The Presentence Report (PSR) calculated an adjusted offense level of 34 for the drug offense, utilizing USSG § 4B1.1 to begin with a base offense level of 37. According to the PSR, Silva's designation as a Career Offender was based on two prior felony convictions for controlled substance offenses, one felony conviction for a crime of violence, "and others." With a criminal history category of VI, Silva's advisory Guideline range was 262-327 months in prison.
On July 17, 2012, the Court sentenced Silva to 180 months. Silva did not appeal his conviction or sentence. On April 25, 2016, Silva filed the instant § 3582 motion and, on June 23, 2016, Silva filed the instant § 2255 motion.
DISCUSSION
I. § 3582 Motion
Silva's § 3582 motion is based on Amendment 782 to the USSG, which revised the Drug Quantities Table across drug and chemical types. A defendant is eligible for a sentence reduction under § 3582(c) "if two prongs are satisfied: (1) the sentence is based on a sentencing range that has subsequently been lowered by the Sentencing Commission and (2) such a reduction is consistent with applicable policy statements issued by the Sentencing Commission." United States v. Pleasant, 704 F.3d 808, 810 (9th Cir. 2013) (internal quotation marks omitted). The policy statement at USSG § 1B1.10(a)(1) provides that a defendant is eligible for a sentence reduction if "the guideline range applicable to that defendant has subsequently been lowered as a result of an amendment to the Guidelines. . . ." Accordingly, a defendant's sentence must be "based on" a sentencing range that has been changed, and the Guideline range "applicable to" the defendant must have been lowered by an amendment in order for him or her to be eligible for a reduction under § 3582(c).
The Court agrees with the USPO's conclusion that Silva is ineligible for a modification of his sentence.

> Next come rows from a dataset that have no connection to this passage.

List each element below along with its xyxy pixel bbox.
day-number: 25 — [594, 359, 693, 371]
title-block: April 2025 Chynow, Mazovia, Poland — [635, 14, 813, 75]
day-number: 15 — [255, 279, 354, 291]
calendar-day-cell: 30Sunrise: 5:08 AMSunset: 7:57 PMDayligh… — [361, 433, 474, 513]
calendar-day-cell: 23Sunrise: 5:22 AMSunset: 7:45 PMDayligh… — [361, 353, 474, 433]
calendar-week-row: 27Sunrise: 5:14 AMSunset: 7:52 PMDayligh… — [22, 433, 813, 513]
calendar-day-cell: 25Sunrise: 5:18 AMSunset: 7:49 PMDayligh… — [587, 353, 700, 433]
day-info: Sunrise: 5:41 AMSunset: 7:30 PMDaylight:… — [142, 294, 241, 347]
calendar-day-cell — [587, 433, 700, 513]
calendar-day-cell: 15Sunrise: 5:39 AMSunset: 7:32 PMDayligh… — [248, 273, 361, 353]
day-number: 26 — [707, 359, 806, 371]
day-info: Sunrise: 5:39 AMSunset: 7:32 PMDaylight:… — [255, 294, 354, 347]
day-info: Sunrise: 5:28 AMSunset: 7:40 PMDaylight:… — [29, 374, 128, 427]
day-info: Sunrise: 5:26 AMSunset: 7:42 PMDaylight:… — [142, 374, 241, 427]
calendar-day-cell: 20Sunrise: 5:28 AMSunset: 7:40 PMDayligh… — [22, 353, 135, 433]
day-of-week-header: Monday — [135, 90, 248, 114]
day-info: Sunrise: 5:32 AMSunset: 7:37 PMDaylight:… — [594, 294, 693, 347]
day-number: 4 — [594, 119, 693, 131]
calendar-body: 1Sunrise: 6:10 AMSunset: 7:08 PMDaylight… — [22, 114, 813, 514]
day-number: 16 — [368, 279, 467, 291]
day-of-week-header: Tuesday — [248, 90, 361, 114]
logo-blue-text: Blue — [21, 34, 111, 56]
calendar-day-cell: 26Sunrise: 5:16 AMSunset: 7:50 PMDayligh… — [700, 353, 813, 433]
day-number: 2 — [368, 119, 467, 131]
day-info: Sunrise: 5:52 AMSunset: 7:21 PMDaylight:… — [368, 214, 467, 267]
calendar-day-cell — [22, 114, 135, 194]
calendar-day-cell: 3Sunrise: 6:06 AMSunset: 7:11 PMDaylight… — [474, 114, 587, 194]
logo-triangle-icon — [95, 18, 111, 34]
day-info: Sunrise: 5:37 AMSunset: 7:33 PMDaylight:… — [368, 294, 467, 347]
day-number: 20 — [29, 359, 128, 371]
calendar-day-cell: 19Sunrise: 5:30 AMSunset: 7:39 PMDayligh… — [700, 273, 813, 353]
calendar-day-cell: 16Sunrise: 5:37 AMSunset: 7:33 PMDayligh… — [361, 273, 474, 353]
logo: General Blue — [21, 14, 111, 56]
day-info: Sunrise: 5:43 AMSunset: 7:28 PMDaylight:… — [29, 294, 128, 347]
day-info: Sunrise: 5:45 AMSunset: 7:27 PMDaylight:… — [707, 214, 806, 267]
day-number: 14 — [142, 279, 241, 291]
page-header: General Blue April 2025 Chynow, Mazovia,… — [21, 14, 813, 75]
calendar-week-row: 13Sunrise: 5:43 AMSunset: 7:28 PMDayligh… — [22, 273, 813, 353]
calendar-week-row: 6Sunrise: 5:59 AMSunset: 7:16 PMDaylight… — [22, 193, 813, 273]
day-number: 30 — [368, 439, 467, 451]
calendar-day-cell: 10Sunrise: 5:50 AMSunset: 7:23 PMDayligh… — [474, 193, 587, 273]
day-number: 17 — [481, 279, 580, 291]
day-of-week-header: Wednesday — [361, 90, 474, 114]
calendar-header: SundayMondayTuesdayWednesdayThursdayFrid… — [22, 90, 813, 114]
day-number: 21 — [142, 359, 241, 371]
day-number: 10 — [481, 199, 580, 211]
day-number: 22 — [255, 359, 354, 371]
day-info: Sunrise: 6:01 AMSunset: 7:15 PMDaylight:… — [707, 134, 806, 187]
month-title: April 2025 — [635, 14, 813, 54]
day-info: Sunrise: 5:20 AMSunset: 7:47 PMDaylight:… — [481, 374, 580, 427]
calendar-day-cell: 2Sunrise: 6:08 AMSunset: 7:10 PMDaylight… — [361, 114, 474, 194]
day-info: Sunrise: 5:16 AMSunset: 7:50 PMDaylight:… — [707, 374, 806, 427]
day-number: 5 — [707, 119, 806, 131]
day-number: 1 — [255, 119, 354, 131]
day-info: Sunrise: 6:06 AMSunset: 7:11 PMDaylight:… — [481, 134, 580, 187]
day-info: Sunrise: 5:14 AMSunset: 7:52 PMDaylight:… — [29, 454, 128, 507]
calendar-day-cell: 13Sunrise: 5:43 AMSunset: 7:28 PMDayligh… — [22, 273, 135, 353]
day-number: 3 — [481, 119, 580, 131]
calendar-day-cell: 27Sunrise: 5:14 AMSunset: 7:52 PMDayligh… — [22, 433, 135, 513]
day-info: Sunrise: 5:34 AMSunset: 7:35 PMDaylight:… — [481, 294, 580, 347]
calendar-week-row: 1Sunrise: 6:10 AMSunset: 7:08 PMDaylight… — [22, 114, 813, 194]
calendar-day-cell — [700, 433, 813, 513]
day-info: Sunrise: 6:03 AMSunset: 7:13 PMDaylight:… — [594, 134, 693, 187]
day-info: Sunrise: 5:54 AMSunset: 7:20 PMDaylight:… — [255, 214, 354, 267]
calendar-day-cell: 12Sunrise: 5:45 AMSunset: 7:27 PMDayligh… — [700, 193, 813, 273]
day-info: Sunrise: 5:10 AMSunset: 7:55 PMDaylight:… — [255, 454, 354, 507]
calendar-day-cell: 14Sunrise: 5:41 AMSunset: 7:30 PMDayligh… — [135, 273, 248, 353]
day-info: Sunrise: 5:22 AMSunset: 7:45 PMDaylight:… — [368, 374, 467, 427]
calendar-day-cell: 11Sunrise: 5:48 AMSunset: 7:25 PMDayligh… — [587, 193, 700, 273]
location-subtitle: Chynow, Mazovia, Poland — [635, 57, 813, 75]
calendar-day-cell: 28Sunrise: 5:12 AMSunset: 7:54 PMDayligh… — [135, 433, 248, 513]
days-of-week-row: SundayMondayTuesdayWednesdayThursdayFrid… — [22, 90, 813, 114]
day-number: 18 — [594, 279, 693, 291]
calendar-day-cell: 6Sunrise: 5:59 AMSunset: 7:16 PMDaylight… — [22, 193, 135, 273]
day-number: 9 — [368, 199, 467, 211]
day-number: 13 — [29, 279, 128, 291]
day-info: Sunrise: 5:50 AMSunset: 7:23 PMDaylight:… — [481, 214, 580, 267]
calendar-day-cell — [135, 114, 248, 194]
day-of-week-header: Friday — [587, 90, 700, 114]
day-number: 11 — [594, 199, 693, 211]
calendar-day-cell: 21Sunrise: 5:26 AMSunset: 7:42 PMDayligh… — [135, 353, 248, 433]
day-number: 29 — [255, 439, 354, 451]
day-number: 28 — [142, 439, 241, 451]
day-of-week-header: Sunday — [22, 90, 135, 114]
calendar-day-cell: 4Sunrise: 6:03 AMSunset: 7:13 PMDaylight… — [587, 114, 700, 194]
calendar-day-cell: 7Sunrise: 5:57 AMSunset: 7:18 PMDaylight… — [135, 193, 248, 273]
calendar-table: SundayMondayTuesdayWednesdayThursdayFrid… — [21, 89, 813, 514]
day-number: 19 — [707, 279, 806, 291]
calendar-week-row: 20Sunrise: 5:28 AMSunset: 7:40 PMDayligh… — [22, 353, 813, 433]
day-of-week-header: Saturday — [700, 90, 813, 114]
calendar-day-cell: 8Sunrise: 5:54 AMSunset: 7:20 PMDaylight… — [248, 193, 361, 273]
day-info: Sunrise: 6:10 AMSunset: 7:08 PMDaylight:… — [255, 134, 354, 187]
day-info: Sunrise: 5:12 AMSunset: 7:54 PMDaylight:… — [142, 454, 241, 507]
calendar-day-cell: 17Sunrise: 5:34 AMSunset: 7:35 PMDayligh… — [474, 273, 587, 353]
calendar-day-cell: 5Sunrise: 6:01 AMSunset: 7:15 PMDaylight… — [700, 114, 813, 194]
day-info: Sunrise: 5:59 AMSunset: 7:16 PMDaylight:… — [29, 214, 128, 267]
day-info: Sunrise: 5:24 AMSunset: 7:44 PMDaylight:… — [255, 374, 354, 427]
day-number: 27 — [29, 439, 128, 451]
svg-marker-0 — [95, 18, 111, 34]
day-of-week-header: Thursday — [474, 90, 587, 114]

The Court sentenced Silva according to a Guideline range calculated based on the Career Offender provisions, which were unaffected by the above-cited USSC amendment. Accordingly, Silva's motion for reduction of sentence is DENIED. Docket No. 42.
II. § 2255 Motion
A prisoner in custody under sentence of a federal court, making a collateral attack against the validity of his or her conviction or sentence, must do so by way of a motion to vacate, set aside or correct the sentence pursuant to 28 U.S.C. § 2255 in the court which imposed the sentence. Tripati v. Henman, 843 F.2d 1160, 1162 (9th Cir. 1988). A motion to vacate, set aside or correct a federal sentence under § 2255 must be filed within one year of the latest of the date on which: (1) the judgment of conviction became final; (2) an impediment to making a motion created by governmental action was removed, if such action prevented petitioner from making a motion; (3) the right asserted was recognized by the Supreme Court, if the right was newly recognized by the Supreme Court and made retroactive to cases on collateral review; or (4) the facts supporting the claim or claims presented could have been discovered through the exercise of due diligence. 28 U.S.C. § 2255(f).

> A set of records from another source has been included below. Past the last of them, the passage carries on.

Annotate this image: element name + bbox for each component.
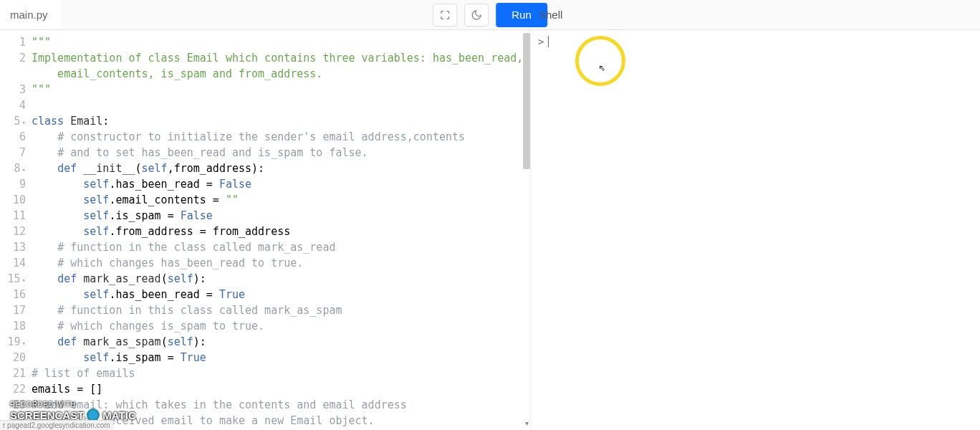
watermark-brand-a: SCREENCAST [10,409,84,421]
code-editor[interactable]: 123456789101112131415161718192021222324 … [0,30,530,430]
main-area: 123456789101112131415161718192021222324 … [0,30,980,430]
line-number: 22 [0,381,26,397]
prompt-symbol: > [538,36,544,47]
code-line[interactable]: self.is_spam = False [32,208,523,224]
line-number: 14 [0,255,26,271]
line-number: 5 [0,113,26,129]
line-number: 7 [0,145,26,161]
code-line[interactable]: def __init__(self,from_address): [32,161,523,176]
code-line[interactable]: email_contents, is_spam and from_address… [32,66,523,82]
line-number: 9 [0,176,26,192]
fullscreen-button[interactable] [433,4,457,27]
code-line[interactable]: self.has_been_read = False [32,176,523,192]
editor-scrollbar[interactable]: ▴ ▾ [523,33,530,427]
theme-toggle-button[interactable] [464,4,489,27]
filename-tab[interactable]: main.py [0,0,62,29]
line-number: 19 [0,334,26,350]
text-cursor [548,36,549,47]
line-number: 16 [0,287,26,302]
line-gutter: 123456789101112131415161718192021222324 [0,30,32,429]
code-line[interactable]: """ [32,34,523,50]
line-number: 21 [0,366,26,381]
line-number: 12 [0,224,26,239]
code-line[interactable]: # list of emails [32,366,523,381]
code-line[interactable]: # which changes has_been_read to true. [32,255,523,271]
line-number: 17 [0,302,26,318]
line-number: 1 [0,34,26,50]
code-line[interactable]: # and to set has_been_read and is_spam t… [32,145,523,161]
watermark-brand-b: MATIC [102,409,135,421]
line-number [0,66,26,82]
shell-tab[interactable]: Shell [539,9,562,21]
code-line[interactable]: def mark_as_read(self): [32,271,523,287]
code-line[interactable]: self.has_been_read = True [32,287,523,302]
line-number: 6 [0,129,26,145]
code-content[interactable]: """Implementation of class Email which c… [32,30,523,429]
shell-panel[interactable]: > ⇖ [530,30,980,430]
line-number: 8 [0,161,26,176]
line-number: 11 [0,208,26,224]
line-number: 20 [0,350,26,366]
line-number: 3 [0,82,26,97]
code-line[interactable]: Implementation of class Email which cont… [32,50,523,66]
code-line[interactable]: """ [32,82,523,97]
line-number: 18 [0,318,26,334]
line-number: 10 [0,192,26,208]
toolbar-center: Run [433,3,547,27]
code-line[interactable]: # function in this class called mark_as_… [32,302,523,318]
code-line[interactable]: self.is_spam = True [32,350,523,366]
moon-icon [471,9,482,21]
code-line[interactable]: class Email: [32,113,523,129]
code-line[interactable]: # function in the class called mark_as_r… [32,239,523,255]
scroll-thumb[interactable] [523,33,530,169]
code-line[interactable]: # constructor to initialize the sender's… [32,129,523,145]
watermark-line1: RECORDED WITH [10,401,136,408]
shell-prompt: > [538,36,973,47]
line-number: 4 [0,97,26,113]
line-number: 15 [0,271,26,287]
code-line[interactable]: # which changes is_spam to true. [32,318,523,334]
scroll-down-icon[interactable]: ▾ [523,420,530,427]
top-toolbar: main.py Run Shell [0,0,980,30]
code-line[interactable]: emails = [] [32,381,523,397]
recording-watermark: RECORDED WITH SCREENCAST MATIC [10,401,136,421]
status-bar: r pagead2.googlesyndication.com [0,420,113,430]
expand-icon [439,9,451,21]
code-line[interactable] [32,97,523,113]
line-number: 2 [0,50,26,66]
line-number: 13 [0,239,26,255]
code-line[interactable]: def mark_as_spam(self): [32,334,523,350]
code-line[interactable]: self.from_address = from_address [32,224,523,239]
mouse-cursor-icon: ⇖ [599,60,606,74]
code-line[interactable]: self.email_contents = "" [32,192,523,208]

The judgment against Silva became final in July 2012. His § 2255 motion was filed in June 2016, almost four years later. Silva's first claim challenges the use of California state drug offenses as predicate offenses for his Career Offender designation. This claim does not satisfy any of the exceptions to the one year filing limitation. Accordingly it is dismissed as untimely. Silva's second, third and fourth claims rely, at least in part, on Johnson v. United States, 135 S. Ct. 2551 (2015).
In Johnson, the Supreme Court addressed a challenge to the residual clause of the Armed Career Criminal Act (ACCA), 18 U.S.C. § 924(e), which provides that a defendant with three prior "violent felony" convictions faces a fifteen-year mandatory-minimum sentence if convicted of violating 18 U.S.C. § 922(g). 18 U.S.C. § 924(e). The ACCA residual clause definition of "violent felony," which encompasses any crime that "involves conduct that presents a serious potential risk of physical injury to another," is identical to the residual clause of the Guidelines' definition "crime of violence." The Ninth Circuit makes "no distinction between the terms 'violent felony' as defined in the ACCA and 'crime of violence' as defined in § 4B1.2(a)(2) of the Sentencing Guidelines for purposes of interpreting the residual clauses." United States v. Spencer, 724 F.3d 1133, 1138 (9th Cir. 2013) (quoting United States v. Crews, 621 F.3d 849, 852 n.4 (9th Cir. 2010) (internal alteration marks omitted).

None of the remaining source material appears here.